=== ACTIVITY ===
Find "grandfather peacefully passed" and "offers a punch of flavor. They create an" in the records below. Copy the lines holding them and every line between, exactly, and no others.

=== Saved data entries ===

· · ·

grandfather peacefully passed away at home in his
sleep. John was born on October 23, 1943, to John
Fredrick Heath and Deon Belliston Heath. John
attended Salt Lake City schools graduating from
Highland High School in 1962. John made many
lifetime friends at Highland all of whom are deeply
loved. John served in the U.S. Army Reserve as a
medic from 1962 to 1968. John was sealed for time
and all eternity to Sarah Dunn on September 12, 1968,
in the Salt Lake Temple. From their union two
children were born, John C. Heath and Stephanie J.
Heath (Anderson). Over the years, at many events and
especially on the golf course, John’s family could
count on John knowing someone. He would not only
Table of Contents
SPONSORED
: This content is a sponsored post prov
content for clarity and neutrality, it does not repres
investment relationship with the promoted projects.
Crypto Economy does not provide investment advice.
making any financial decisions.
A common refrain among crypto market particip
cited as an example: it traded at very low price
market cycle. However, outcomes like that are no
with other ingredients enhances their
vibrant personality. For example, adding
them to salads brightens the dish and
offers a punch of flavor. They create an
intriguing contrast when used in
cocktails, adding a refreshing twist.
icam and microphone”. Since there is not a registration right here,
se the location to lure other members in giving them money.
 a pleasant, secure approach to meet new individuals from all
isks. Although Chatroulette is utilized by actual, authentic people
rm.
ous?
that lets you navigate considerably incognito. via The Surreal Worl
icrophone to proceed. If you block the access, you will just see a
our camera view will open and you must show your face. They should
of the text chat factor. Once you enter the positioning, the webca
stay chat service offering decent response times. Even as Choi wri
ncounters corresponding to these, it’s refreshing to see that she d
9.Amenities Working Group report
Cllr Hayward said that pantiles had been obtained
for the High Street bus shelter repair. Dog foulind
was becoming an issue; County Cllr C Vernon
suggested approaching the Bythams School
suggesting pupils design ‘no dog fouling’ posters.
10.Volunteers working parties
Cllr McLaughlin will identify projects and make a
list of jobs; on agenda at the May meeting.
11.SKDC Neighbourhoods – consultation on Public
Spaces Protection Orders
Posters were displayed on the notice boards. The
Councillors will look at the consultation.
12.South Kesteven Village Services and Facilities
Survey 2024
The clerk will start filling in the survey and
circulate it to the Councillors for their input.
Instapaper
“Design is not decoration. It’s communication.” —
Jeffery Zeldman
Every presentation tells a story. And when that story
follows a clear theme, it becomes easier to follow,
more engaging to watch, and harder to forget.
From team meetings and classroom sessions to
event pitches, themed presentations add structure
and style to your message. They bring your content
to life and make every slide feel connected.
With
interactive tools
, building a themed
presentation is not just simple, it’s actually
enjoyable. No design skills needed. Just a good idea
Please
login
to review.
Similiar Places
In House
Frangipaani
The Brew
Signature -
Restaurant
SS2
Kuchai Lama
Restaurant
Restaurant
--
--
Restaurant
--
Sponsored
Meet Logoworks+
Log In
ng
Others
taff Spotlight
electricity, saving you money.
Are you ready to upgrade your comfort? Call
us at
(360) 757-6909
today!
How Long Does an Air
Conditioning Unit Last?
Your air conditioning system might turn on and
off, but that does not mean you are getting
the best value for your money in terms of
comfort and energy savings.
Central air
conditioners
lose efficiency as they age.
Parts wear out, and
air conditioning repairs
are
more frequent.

· · ·

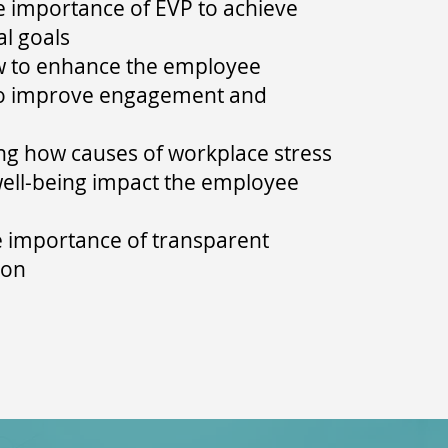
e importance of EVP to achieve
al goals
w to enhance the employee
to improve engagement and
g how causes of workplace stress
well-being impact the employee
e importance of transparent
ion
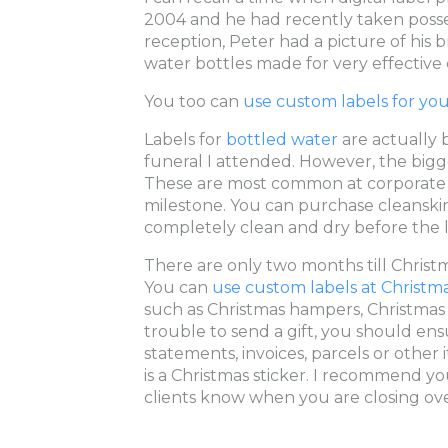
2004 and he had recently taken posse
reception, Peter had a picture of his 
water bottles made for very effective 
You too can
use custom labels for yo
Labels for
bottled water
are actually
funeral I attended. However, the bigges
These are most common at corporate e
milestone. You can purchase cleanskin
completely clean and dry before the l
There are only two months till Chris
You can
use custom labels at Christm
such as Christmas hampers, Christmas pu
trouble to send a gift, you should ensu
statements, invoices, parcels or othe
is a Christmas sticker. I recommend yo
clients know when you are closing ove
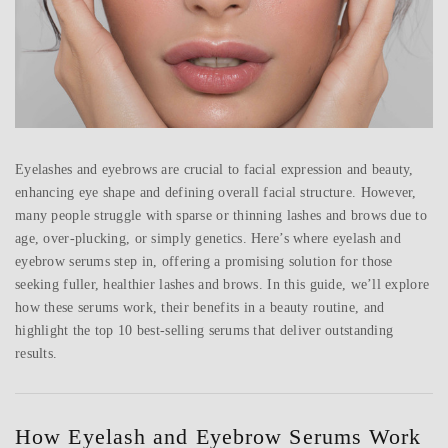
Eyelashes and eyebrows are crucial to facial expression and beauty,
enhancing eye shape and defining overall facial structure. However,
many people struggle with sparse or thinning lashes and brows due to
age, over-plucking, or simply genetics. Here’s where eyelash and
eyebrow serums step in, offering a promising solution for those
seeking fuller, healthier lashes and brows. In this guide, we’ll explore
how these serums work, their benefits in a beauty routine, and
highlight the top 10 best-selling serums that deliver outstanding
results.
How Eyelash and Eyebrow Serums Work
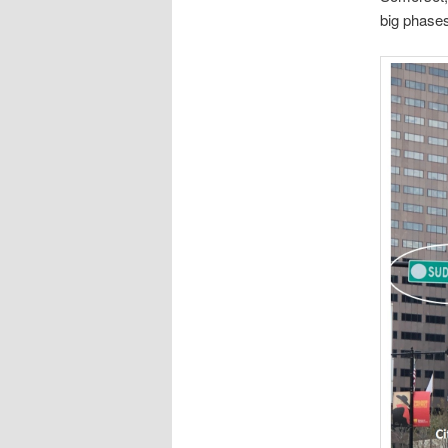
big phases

· · ·

=== TASK SOLUTION ===
grandfather peacefully passed away at home in his
sleep. John was born on October 23, 1943, to John
Fredrick Heath and Deon Belliston Heath. John
attended Salt Lake City schools graduating from
Highland High School in 1962. John made many
lifetime friends at Highland all of whom are deeply
loved. John served in the U.S. Army Reserve as a
medic from 1962 to 1968. John was sealed for time
and all eternity to Sarah Dunn on September 12, 1968,
in the Salt Lake Temple. From their union two
children were born, John C. Heath and Stephanie J.
Heath (Anderson). Over the years, at many events and
especially on the golf course, John’s family could
count on John knowing someone. He would not only
Table of Contents
SPONSORED
: This content is a sponsored post prov
content for clarity and neutrality, it does not repres
investment relationship with the promoted projects.
Crypto Economy does not provide investment advice.
making any financial decisions.
A common refrain among crypto market particip
cited as an example: it traded at very low price
market cycle. However, outcomes like that are no
with other ingredients enhances their
vibrant personality. For example, adding
them to salads brightens the dish and
offers a punch of flavor. They create an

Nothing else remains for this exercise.